My Lords, UK Ministers and officials at all levels remain in close contact with their French counterparts. There are key areas where we are working together and making good progress on a number of dossiers. Where we have differences, such as over the budget, the United Kingdom is committed to working closely with France, as with other member states, to take forward discussion on the issue and on the future direction of Europe, in the course of our presidency.
My Lords, I thank the noble Lord for that Answer. Will he agree that, as a result of neither of us particularly wanting to leave the EU at the moment, and also the fact that geographically we cannot go anywhere else, close ties and links are important?
My Lords, we certainly cannot go anywhere else. I do not think that anyone would disagree with the importance of all the links. I hope that I can reassure the House that United Kingdom Ministers and officials remain in close contact with French counterparts.
There were 10 ministerial visits to France last month. The Prime Minister spoke to Dominique de Villepin shortly after the European Council. The Foreign Secretary has recently had discussions with Phillipe Douste-Blazy and the Secretary of State for Trade and Industry has just launched the UK presidency in Paris with the French Minister for Europe. The work goes on because it is central to our interests that it should.
My Lords, does the Minister agree that nothing is more likely to be inimical to the British Government's objective of getting a serious course correction in EU policy than the belief that this is a ding-dong between France and the United Kingdom? Therefore, it is important that the dialogue of which he has spoken should involve both sides, France and Britain, listening to each other's fundamental concerns and seeking solutions that address them.

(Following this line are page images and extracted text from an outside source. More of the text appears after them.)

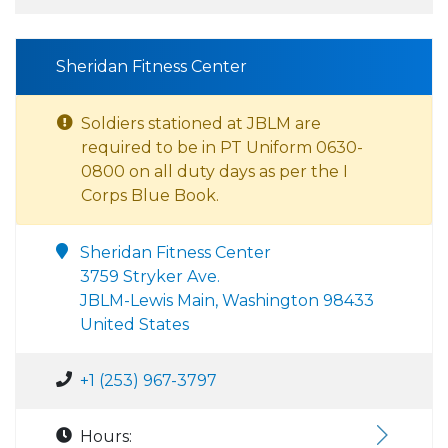
Sheridan Fitness Center
Soldiers stationed at JBLM are
required to be in PT Uniform 0630-
0800 on all duty days as per the I
Corps Blue Book.
Sheridan Fitness Center
3759 Stryker Ave.
JBLM-Lewis Main, Washington 98433
United States
+1 (253) 967-3797
Hours: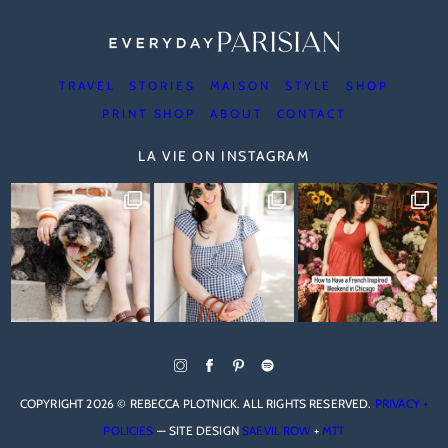
TRAVEL
STORIES
MAISON
STYLE
SHOP
PRINT SHOP
ABOUT
CONTACT
LA VIE ON INSTAGRAM
COPYRIGHT 2026 © REBECCA PLOTNICK. ALL RIGHTS RESERVED.
PRIVACY +
POLICIES
— SITE DESIGN
SAEVIL ROW
+
MTT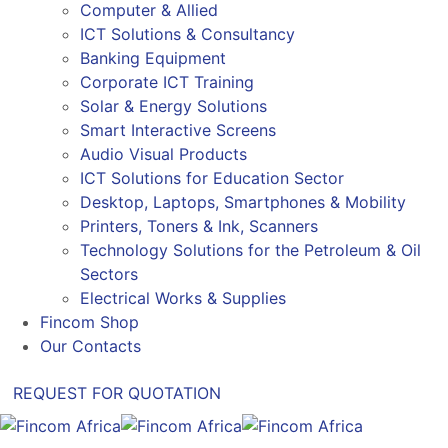
Computer & Allied
ICT Solutions & Consultancy
Banking Equipment
Corporate ICT Training
Solar & Energy Solutions
Smart Interactive Screens
Audio Visual Products
ICT Solutions for Education Sector
Desktop, Laptops, Smartphones & Mobility
Printers, Toners & Ink, Scanners
Technology Solutions for the Petroleum & Oil
Sectors
Electrical Works & Supplies
Fincom Shop
Our Contacts
REQUEST FOR QUOTATION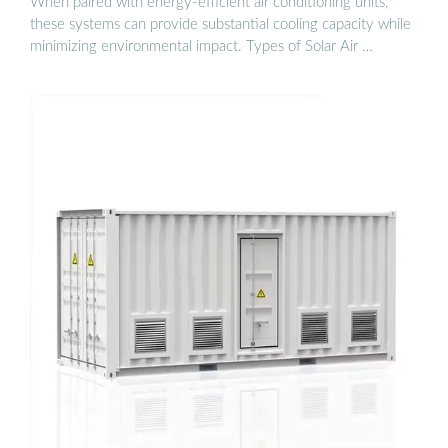
When paired with energy-efficient air conditioning units,
these systems can provide substantial cooling capacity while
minimizing environmental impact. Types of Solar Air …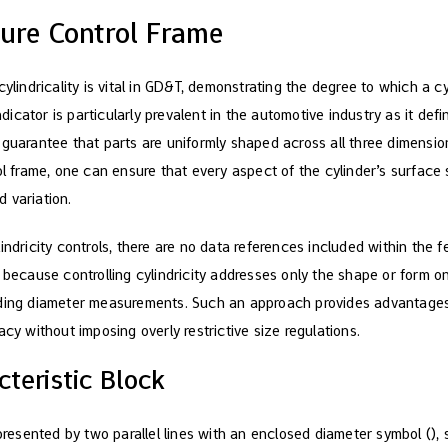
ature Control Frame
cylindricality is vital in GD&T, demonstrating the degree to which a cy
indicator is particularly prevalent in the automotive industry as it de
 guarantee that parts are uniformly shaped across all three dimensio
ol frame, one can ensure that every aspect of the cylinder’s surface
 variation.
indricity controls, there are no data references included within the f
 because controlling cylindricity addresses only the shape or form on
rding diameter measurements. Such an approach provides advantages
acy without imposing overly restrictive size regulations.
teristic Block
epresented by two parallel lines with an enclosed diameter symbol (), s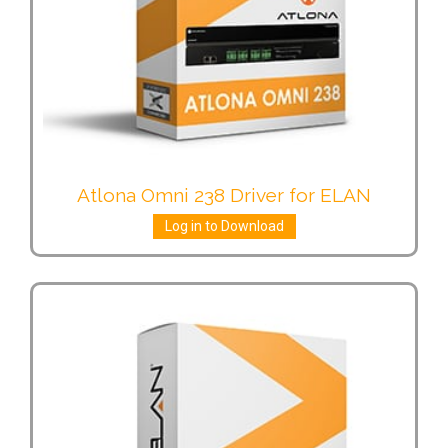
Atlona Omni 238 Driver for ELAN
Log in to Download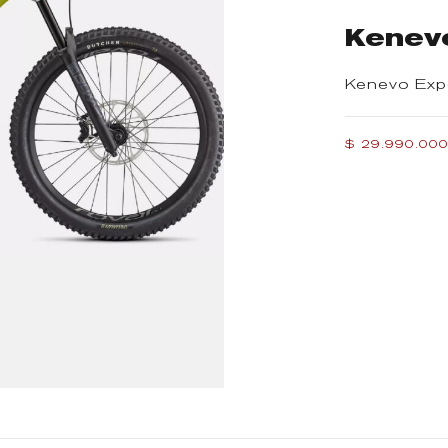
Kenev
Kenevo Exp
$ 29.990.00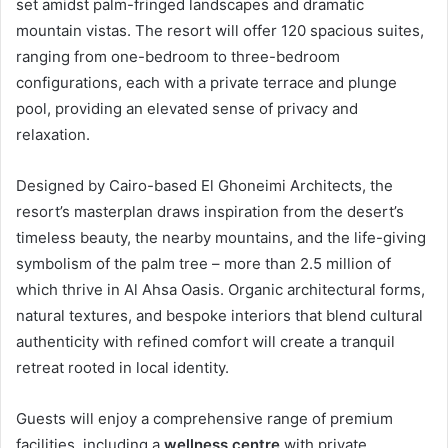
set amidst palm-fringed landscapes and dramatic
mountain vistas. The resort will offer 120 spacious suites,
ranging from one-bedroom to three-bedroom
configurations, each with a private terrace and plunge
pool, providing an elevated sense of privacy and
relaxation.
Designed by Cairo-based El Ghoneimi Architects, the
resort’s masterplan draws inspiration from the desert’s
timeless beauty, the nearby mountains, and the life-giving
symbolism of the palm tree – more than 2.5 million of
which thrive in Al Ahsa Oasis. Organic architectural forms,
natural textures, and bespoke interiors that blend cultural
authenticity with refined comfort will create a tranquil
retreat rooted in local identity.
Guests will enjoy a comprehensive range of premium
facilities, including a
wellness centre
with private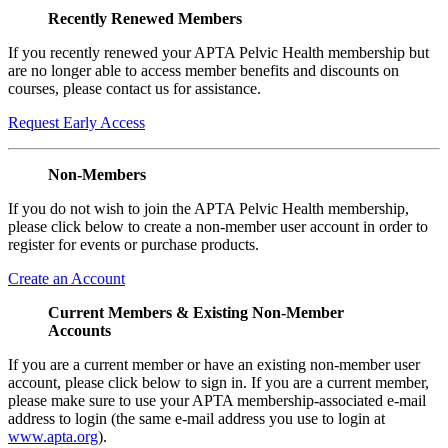
Recently Renewed Members
If you recently renewed your APTA Pelvic Health membership but
are no longer able to access member benefits and discounts on
courses, please contact us for assistance.
Request Early Access
Non-Members
If you do not wish to join the APTA Pelvic Health membership,
please click below to create a non-member user account in order to
register for events or purchase products.
Create an Account
Current Members & Existing Non-Member
Accounts
If you are a current member or have an existing non-member user
account, please click below to sign in. If you are a current member,
please make sure to use your APTA membership-associated e-mail
address to login (the same e-mail address you use to login at
www.apta.org
).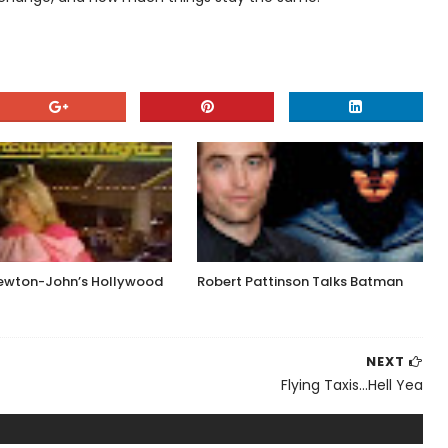
Newton-John’s Hollywood
Robert Pattinson Talks Batman
NEXT
Flying Taxis...Hell Yea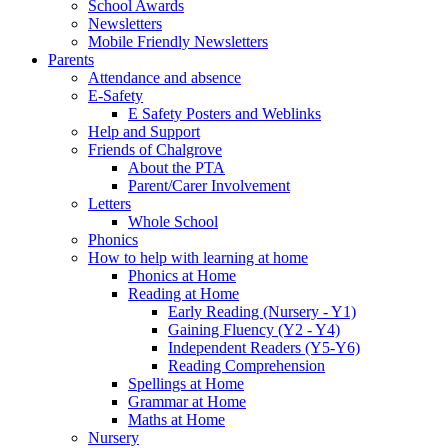
School Awards
Newsletters
Mobile Friendly Newsletters
Parents
Attendance and absence
E-Safety
E Safety Posters and Weblinks
Help and Support
Friends of Chalgrove
About the PTA
Parent/Carer Involvement
Letters
Whole School
Phonics
How to help with learning at home
Phonics at Home
Reading at Home
Early Reading (Nursery - Y1)
Gaining Fluency (Y2 - Y4)
Independent Readers (Y5-Y6)
Reading Comprehension
Spellings at Home
Grammar at Home
Maths at Home
Nursery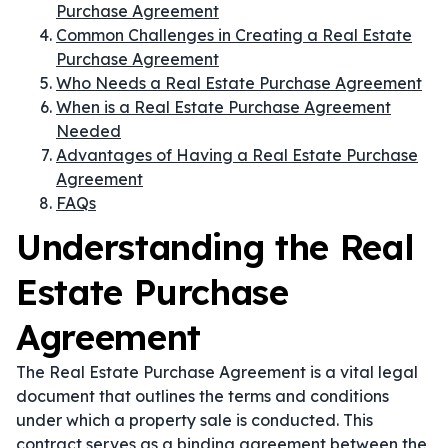
Purchase Agreement
Common Challenges in Creating a Real Estate
Purchase Agreement
Who Needs a Real Estate Purchase Agreement
When is a Real Estate Purchase Agreement
Needed
Advantages of Having a Real Estate Purchase
Agreement
FAQs
Understanding the Real
Estate Purchase
Agreement
The Real Estate Purchase Agreement is a vital legal
document that outlines the terms and conditions
under which a property sale is conducted. This
contract serves as a binding agreement between the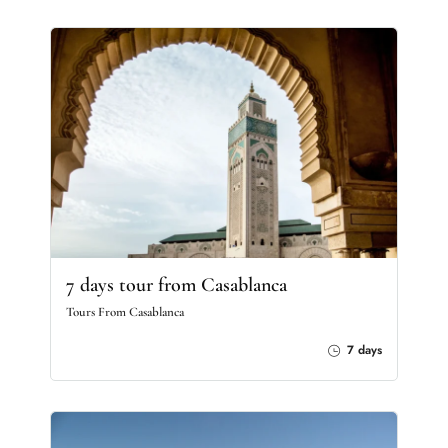
7 days tour from Casablanca
Tours From Casablanca
7 days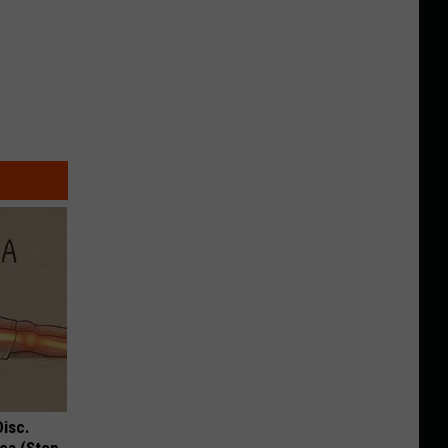
Disc.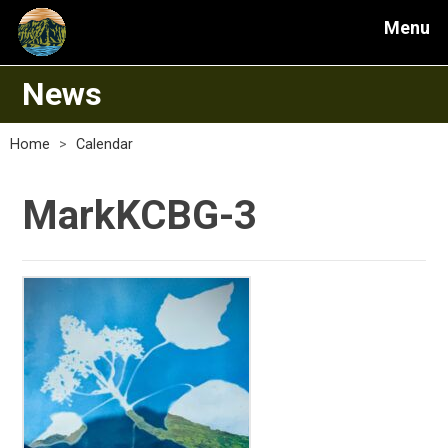
Menu
News
Home
>
Calendar
MarkKCBG-3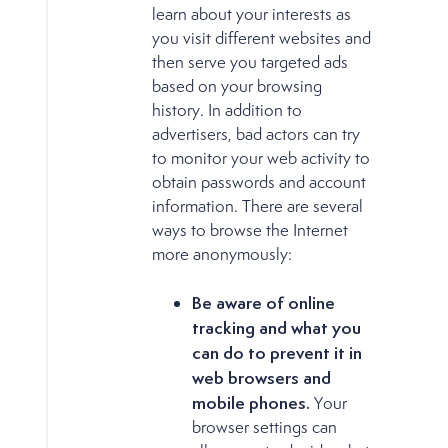
learn about your interests as
you visit different websites and
then serve you targeted ads
based on your browsing
history. In addition to
advertisers, bad actors can try
to monitor your web activity to
obtain passwords and account
information. There are several
ways to browse the Internet
more anonymously:
Be aware of online
tracking and what you
can do to prevent it in
web browsers and
mobile phones.
Your
browser settings can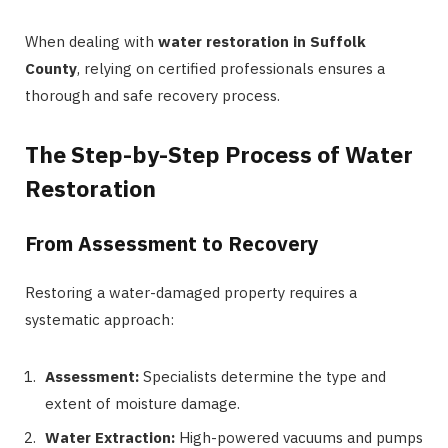
When dealing with
water restoration in Suffolk
County
, relying on certified professionals ensures a
thorough and safe recovery process.
The Step-by-Step Process of Water
Restoration
From Assessment to Recovery
Restoring a water-damaged property requires a
systematic approach:
Assessment:
Specialists determine the type and
extent of moisture damage.
Water Extraction:
High-powered vacuums and pumps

My Lords, I agree entirely. Even in the course of the past week when it was possible for those of us at Gleneagles to have discussions with French officials and politicians we were particularly attentive to listening carefully to what they had to say. They responded with a great deal of courtesy, listening attentively to what we had to say, including of course congratulating us on the Olympics.
My Lords, I am not sure that offering congratulations would be welcomed by all parts of the House with the same enthusiasm. For those reasons I should probably stick to the political questions.
My Lords, further to the question from the noble Lord, Lord Hannay, is the Minister convinced that we are expressing our concerns in the European context and to the French officials with clarity? Is there a danger that the pause for reflection for which everyone is calling could turn into a pause for inertia and a vacuum into which many French officials in the French foreign office at Quai d'Orsay are pouring a range of new ideas that may not necessarily accord with our ideas for reforming Europe?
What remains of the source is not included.